Verschiedene Beiträge in diesem insgesamt anregenden Band gehen dieser Spur „deutscher Arbeit“ als Teil kolonialer Diskurse nach: Lisa Eiling am Beispiel des Kieler Nationalökonomen Bernhard Harms, Christine Achinger für das Werk Gustav Freytags Soll und Haben, Minu Haschemi Yekani mit Blick auf die Arbeits- und Rassediskurse in Tansania. Einen zweiten Schwerpunkt bilden Beiträge über den Stellenwert des Begriffs der Arbeit im Nationalsozialismus. Neben Werner Konitzer, Sandra Rokahr und Torben Möbius macht vor allem Michael Wildt präzise auf die semantischen Verschiebungen des Arbeitsbegriffs aufmerksam: auf den Wandel vom Arbeiter zum „Soldaten“, vom Beschäftigten zum „Gefolgsmann“, vom Unternehmer zum „Betriebsführer“, von der Arbeitsmarktpolitik zur „Arbeitsschlacht“. Der Arbeitsbegriff diente auch, wie vor 1933, zur Selbst- und Fremdbeschreibung und er konnte das tun, weil er ohne größere Schwierigkeiten an dessen antisemitischen Deutungsversuche aus Kaiserreich und Weimarer Republik anknüpfte und sie auf radikale Weise rassistisch zuspitzte. Arbeit wurde – neben der Gewalt – zu einem der zentralen nationalsozialistischen Lebenselixiere. Die Zugehörigkeit zur Volksgemeinschaft war in dieser Hinsicht eine Frage des Arbeitseinsatzes, der „deutschen Qualitätsarbeit“, die nicht jeder verrichten konnte oder durfte. Zugleich war der Arbeitsbegriff aufs Engste mit dem nationalsozialistischen Bellizismus verbunden. Arbeit und Krieg: Das bedeutete eben nicht nur, dass sich die Arbeiter als „Soldaten“ fühlen und durch ihrer Hände Arbeit die Schulden der Republik abgetragen werden sollten. Arbeit und Krieg hieß auch, dass Sprache und Produktion gleichermaßen auf Expansion, auf Kriegsmobilisierung eingestellt waren. Arbeit war eben gerade keine Form der individuellen Selbstverwirklichung und ihre „befreiende Kraft“ galt nur im Kontext volksgemeinschaftlicher Erlösung. Es war auch diese volksgemeinschaftliche Integration, die propagandistisch den Wert der Arbeit neu zu bestimmen versuchte.

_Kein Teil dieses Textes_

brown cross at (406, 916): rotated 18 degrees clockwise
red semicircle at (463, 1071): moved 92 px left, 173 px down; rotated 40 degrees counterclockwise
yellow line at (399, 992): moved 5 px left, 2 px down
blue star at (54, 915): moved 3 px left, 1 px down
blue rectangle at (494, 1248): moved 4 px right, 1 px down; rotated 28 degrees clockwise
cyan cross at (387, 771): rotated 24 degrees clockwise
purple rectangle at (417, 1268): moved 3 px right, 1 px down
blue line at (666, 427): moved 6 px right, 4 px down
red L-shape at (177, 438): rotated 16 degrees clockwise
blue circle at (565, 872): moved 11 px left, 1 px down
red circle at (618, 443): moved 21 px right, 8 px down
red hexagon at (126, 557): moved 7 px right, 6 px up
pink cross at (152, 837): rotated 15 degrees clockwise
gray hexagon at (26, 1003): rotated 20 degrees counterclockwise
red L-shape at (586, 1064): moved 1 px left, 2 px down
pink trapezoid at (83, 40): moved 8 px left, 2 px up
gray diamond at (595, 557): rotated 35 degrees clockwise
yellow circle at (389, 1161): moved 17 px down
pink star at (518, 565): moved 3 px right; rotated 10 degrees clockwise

Es hätte sich sicher gelohnt, etwas umfassender die Kontinuitäten und Wandlungen des Begriffs der „deutschen Arbeit“ nach 1945 in den Blick zu nehmen. Nikolas Lelle macht das in seinen Überlegungen für die frühe Bundesrepublik recht knapp an drei unterschiedlichen „Grenzfiguren“, wie er es nennt: der Geschichte der Trümmerfrauen, der Idee des Ordoliberalismus und dem Harzburger Modell, jene die junge Bundesrepublik so prägende Führungskräfte-Akademie, die die Idee der „Betriebsgemeinschaft“ als gleichsam neuesten Clou der Managementausbildung ausgab und damit auf sehr eigene Weise nationalsozialistische Ideen über „Führen und Verantwortung“ in die Ära Adenauer übertrug. Jeder Einzelfall für sich ist lohnend, aber wie die Beispiele zusammenhängen, warum sie überhaupt ausgewählt wurden und wie sie sich in die Geschichte der Bundesrepublik einfügen, bleibt doch insgesamt recht vage.

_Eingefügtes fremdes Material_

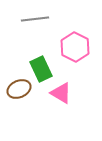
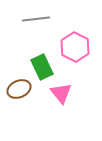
gray line: moved 1 px right
green rectangle: moved 1 px right, 2 px up
pink triangle: rotated 20 degrees clockwise
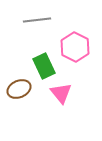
gray line: moved 1 px right, 1 px down
green rectangle: moved 2 px right, 1 px up
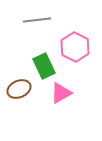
pink triangle: rotated 40 degrees clockwise
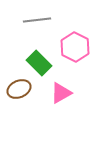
green rectangle: moved 5 px left, 3 px up; rotated 20 degrees counterclockwise
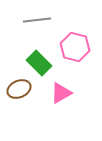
pink hexagon: rotated 12 degrees counterclockwise
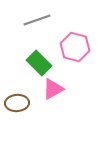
gray line: rotated 12 degrees counterclockwise
brown ellipse: moved 2 px left, 14 px down; rotated 20 degrees clockwise
pink triangle: moved 8 px left, 4 px up
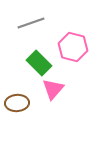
gray line: moved 6 px left, 3 px down
pink hexagon: moved 2 px left
pink triangle: rotated 20 degrees counterclockwise
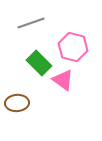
pink triangle: moved 10 px right, 9 px up; rotated 35 degrees counterclockwise
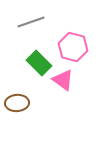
gray line: moved 1 px up
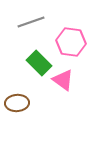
pink hexagon: moved 2 px left, 5 px up; rotated 8 degrees counterclockwise
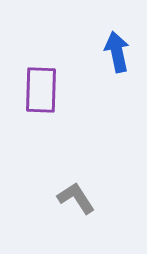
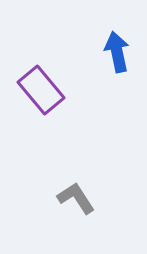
purple rectangle: rotated 42 degrees counterclockwise
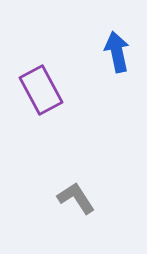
purple rectangle: rotated 12 degrees clockwise
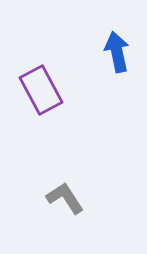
gray L-shape: moved 11 px left
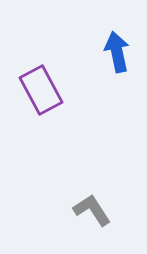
gray L-shape: moved 27 px right, 12 px down
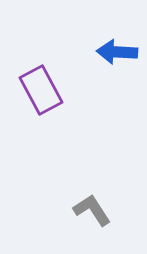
blue arrow: rotated 75 degrees counterclockwise
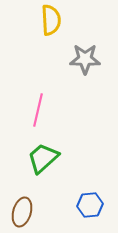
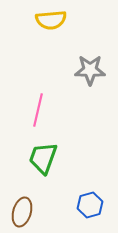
yellow semicircle: rotated 88 degrees clockwise
gray star: moved 5 px right, 11 px down
green trapezoid: rotated 28 degrees counterclockwise
blue hexagon: rotated 10 degrees counterclockwise
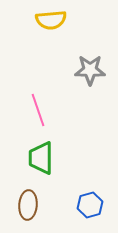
pink line: rotated 32 degrees counterclockwise
green trapezoid: moved 2 px left; rotated 20 degrees counterclockwise
brown ellipse: moved 6 px right, 7 px up; rotated 12 degrees counterclockwise
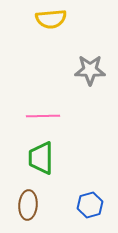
yellow semicircle: moved 1 px up
pink line: moved 5 px right, 6 px down; rotated 72 degrees counterclockwise
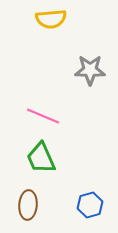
pink line: rotated 24 degrees clockwise
green trapezoid: rotated 24 degrees counterclockwise
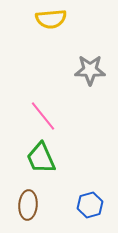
pink line: rotated 28 degrees clockwise
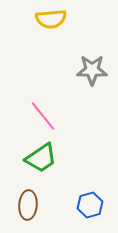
gray star: moved 2 px right
green trapezoid: rotated 100 degrees counterclockwise
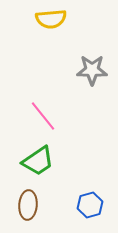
green trapezoid: moved 3 px left, 3 px down
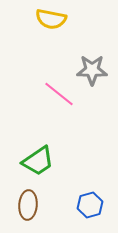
yellow semicircle: rotated 16 degrees clockwise
pink line: moved 16 px right, 22 px up; rotated 12 degrees counterclockwise
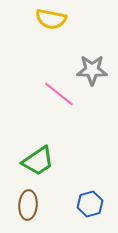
blue hexagon: moved 1 px up
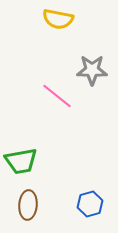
yellow semicircle: moved 7 px right
pink line: moved 2 px left, 2 px down
green trapezoid: moved 17 px left; rotated 24 degrees clockwise
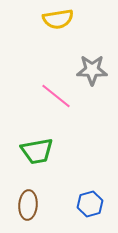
yellow semicircle: rotated 20 degrees counterclockwise
pink line: moved 1 px left
green trapezoid: moved 16 px right, 10 px up
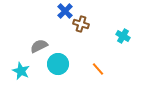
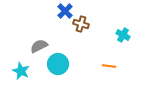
cyan cross: moved 1 px up
orange line: moved 11 px right, 3 px up; rotated 40 degrees counterclockwise
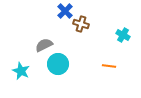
gray semicircle: moved 5 px right, 1 px up
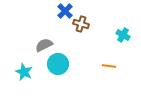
cyan star: moved 3 px right, 1 px down
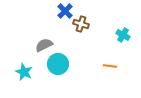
orange line: moved 1 px right
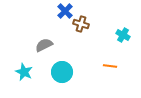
cyan circle: moved 4 px right, 8 px down
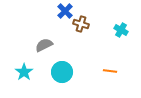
cyan cross: moved 2 px left, 5 px up
orange line: moved 5 px down
cyan star: rotated 12 degrees clockwise
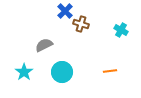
orange line: rotated 16 degrees counterclockwise
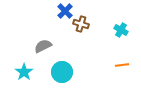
gray semicircle: moved 1 px left, 1 px down
orange line: moved 12 px right, 6 px up
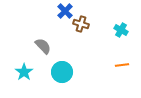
gray semicircle: rotated 72 degrees clockwise
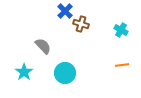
cyan circle: moved 3 px right, 1 px down
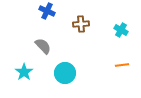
blue cross: moved 18 px left; rotated 21 degrees counterclockwise
brown cross: rotated 21 degrees counterclockwise
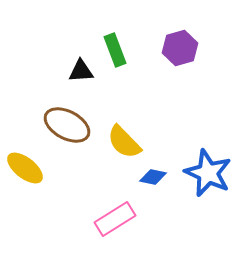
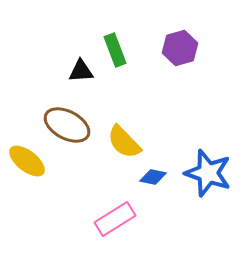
yellow ellipse: moved 2 px right, 7 px up
blue star: rotated 6 degrees counterclockwise
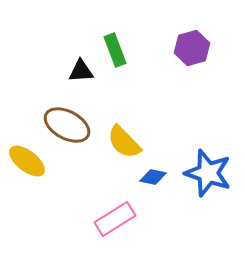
purple hexagon: moved 12 px right
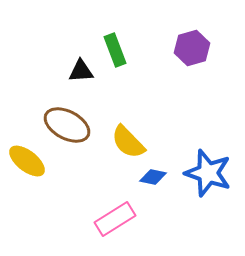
yellow semicircle: moved 4 px right
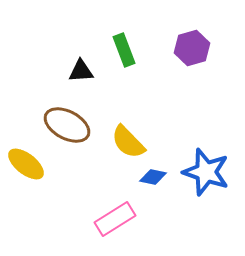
green rectangle: moved 9 px right
yellow ellipse: moved 1 px left, 3 px down
blue star: moved 2 px left, 1 px up
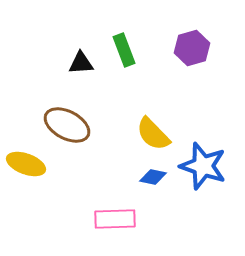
black triangle: moved 8 px up
yellow semicircle: moved 25 px right, 8 px up
yellow ellipse: rotated 18 degrees counterclockwise
blue star: moved 3 px left, 6 px up
pink rectangle: rotated 30 degrees clockwise
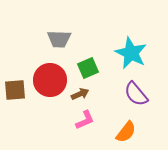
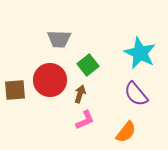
cyan star: moved 9 px right
green square: moved 3 px up; rotated 15 degrees counterclockwise
brown arrow: rotated 48 degrees counterclockwise
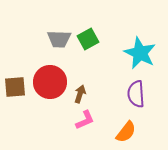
green square: moved 26 px up; rotated 10 degrees clockwise
red circle: moved 2 px down
brown square: moved 3 px up
purple semicircle: rotated 36 degrees clockwise
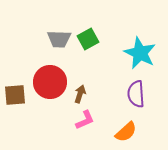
brown square: moved 8 px down
orange semicircle: rotated 10 degrees clockwise
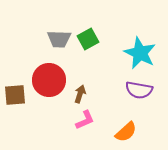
red circle: moved 1 px left, 2 px up
purple semicircle: moved 3 px right, 4 px up; rotated 76 degrees counterclockwise
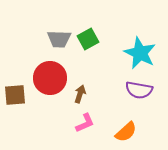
red circle: moved 1 px right, 2 px up
pink L-shape: moved 3 px down
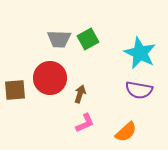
brown square: moved 5 px up
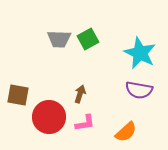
red circle: moved 1 px left, 39 px down
brown square: moved 3 px right, 5 px down; rotated 15 degrees clockwise
pink L-shape: rotated 15 degrees clockwise
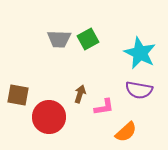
pink L-shape: moved 19 px right, 16 px up
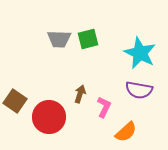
green square: rotated 15 degrees clockwise
brown square: moved 3 px left, 6 px down; rotated 25 degrees clockwise
pink L-shape: rotated 55 degrees counterclockwise
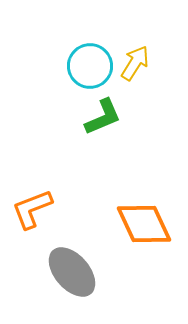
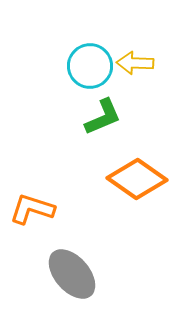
yellow arrow: rotated 120 degrees counterclockwise
orange L-shape: rotated 39 degrees clockwise
orange diamond: moved 7 px left, 45 px up; rotated 30 degrees counterclockwise
gray ellipse: moved 2 px down
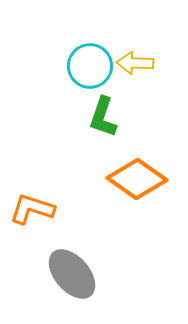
green L-shape: rotated 132 degrees clockwise
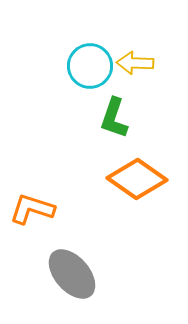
green L-shape: moved 11 px right, 1 px down
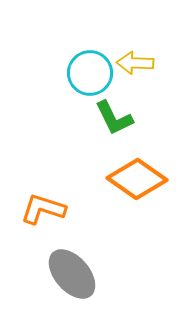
cyan circle: moved 7 px down
green L-shape: rotated 45 degrees counterclockwise
orange L-shape: moved 11 px right
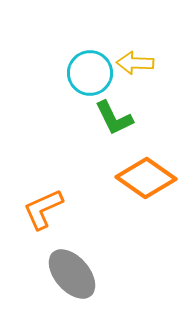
orange diamond: moved 9 px right, 1 px up
orange L-shape: rotated 42 degrees counterclockwise
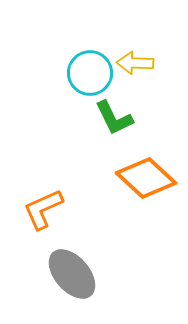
orange diamond: rotated 8 degrees clockwise
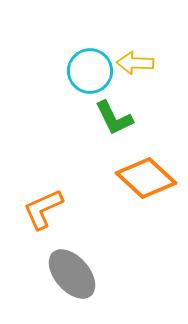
cyan circle: moved 2 px up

Das hat auch etwas mit den Grenzen eines Ansatzes zu tun, der den Band über weite Strecken prägt: So wichtig und weiterführend die Kritik des ideologischen Selbstbildes der „deutschen Arbeit“ mit der damit verbundenen diskursgeschichtlichen Fokussierung ist, so blass bleibt doch insgesamt über weite Strecken die „deutsche Arbeit“ selbst – nämlich die Erfahrungswelt derer, die arbeiten, die Praxis der Arbeit, die Selbstdeutungen und Aneignungsprozesse in den unterschiedlich untersuchten Arbeitswelten. Alf Lüdtke hat, wie so oft seiner Zeit voraus, schon vor vielen Jahren hier eine Spur gelegt, der der Band, gerade weil er immer wieder auf ihn verweist, etwas konsequenter hätte folgen können.2 Der generellen These der Herausgeber: „there ist no such thing as deutsche Arbeit“ wird man nach der Lektüre jedenfalls trotzdem unbedingt zustimmen können. Und man wünschte sich, dass auch einige der Abgeordneten, die sich um Studierende aus dem Ausland kümmern, einige Stunden für die Lektüre investierten. Sie würde sich lohnen.

Anmerkungen:
1 „Früher habe ich gedacht, die Deutschen arbeiten wie Maschinen“, in: Die Zeit, 07.12.2018, https://www.zeit.de/arbeit/2018-11/arbeitsmentalitaet-deutschland-job-effizienz-kultur-klischee (06.06. 2019).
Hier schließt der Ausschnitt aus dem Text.